L’univers et son existence, comme la nôtre, est un sujet où bien des mystères demeurent.


[1] Dans certaines théories, il existe des « branes » qui ont des dimensions inférieures à celle de l’espace les contenant. Ici espace est pris au sens général pouvant contenir des dimensions de type temps.
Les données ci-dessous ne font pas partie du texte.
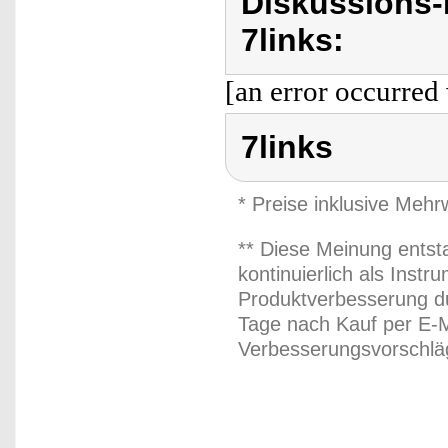
Diskussions-
7links:
[an error occurred 
7links
* Preise inklusive Meh
** Diese Meinung entst
kontinuierlich als Inst
Produktverbesserung du
Tage nach Kauf per E-M
Verbesserungsvorschläg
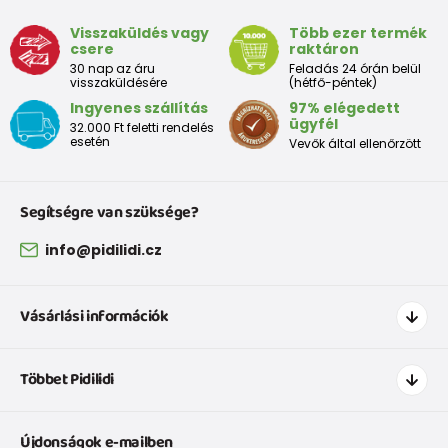
Visszaküldés vagy
Több ezer termék
csere
raktáron
Tabelul de dimensiuni aproximative pentru copii mici
30 nap az áru
Feladás 24 órán belül
visszaküldésére
(hétfő-péntek)
Ingyenes szállítás
97% elégedett
Peste
Înălțime
Taliei
Peste
ügyfél
32.000 Ft feletti rendelés
Dimensiune
bust
(cm)
(cm)
șolduri(cm)
esetén
Vevők által ellenőrzött
(cm)
12 luni
68 - 80
49
47
52
Segítségre van szüksége?
18 luni
80 - 86
51
49
54
info@pidilidi.cz
2 ani
86 - 92
53
51
56
Vásárlási információk
3 ani
92 - 98
55
53
58
Hogyan vásároljak
Többet Pidilidi
Szállítás és fizetés
Tabelul de dimensiuni aproximative pentru o fată
Ruházat mérettáblázatí
Kapcsolat
Peste
Újdonságok e-mailben
Cipőmérettáblázat
Înălțime
Taliei
Peste
Rólunk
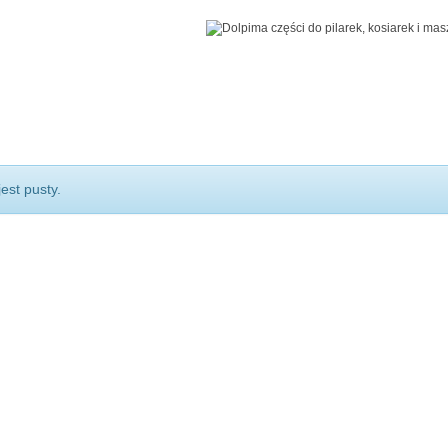
est pusty.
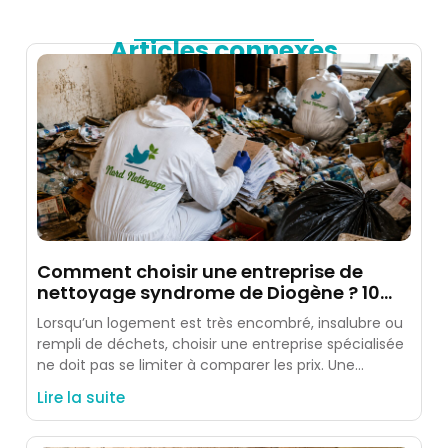
Articles connexes
Comment choisir une entreprise de
nettoyage syndrome de Diogène ? 10
critères à vérifier
Lorsqu’un logement est très encombré, insalubre ou
rempli de déchets, choisir une entreprise spécialisée
ne doit pas se limiter à comparer les prix. Une
intervention
Lire la suite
N’oublions pas les dimensions de type nul.

[2] Si on ne conçoit pas très bien ce que pourrait être une hyper-masse en mécanique newtonienne, cela ne pose pas de problème en relativité : The tenseur énergie -impulsion Tμν serait défini pour μ, ν variant de 0 à 4.

[3] On trouve une description détaillée en : http://www.astromontgeron.fr/SR-Penrose.pdf

[4] Une solution analytique rigoureuse a été trouvée par Kerr en 1963 au problème des trous noirs en rotation, bien après la solution de Schwarzschild pour les trous noirs statiques qui date de1916. Soulignons que le problème paraissait pourtant simple puisqu’un trou noir en rotation est totalement défini par 2 paramètres : sa masse M et son moment angulaire J. Si le trou noir est chargé (ce qui est peu probable en cosmologie) il faut ajouter un troisième paramètre : la charge électrique E. Dans ce cas le trou noir possède aussi un moment magnétique.

[5] Global Structure of the Kerr family of gravitationnal fields.. Brandon. Carte,r.Phys. Rev. Vol. 174. Number 5,25 october 1968. Une traduction libre en français est disponible en : http://www.astromontgeron.fr/A_Carter-68-F.pdf

[6] Voir une analyse détaillée dans : http://www.astromontgeron.fr/Trous-noirs-de-Kerr-M2-JF.pdf

[7] C’est la définition rigoureuse de la théorie de la relativité générale qui ne traite que de la gravitation. Mais, rien n’interdit de considérer l’autre hypothèse.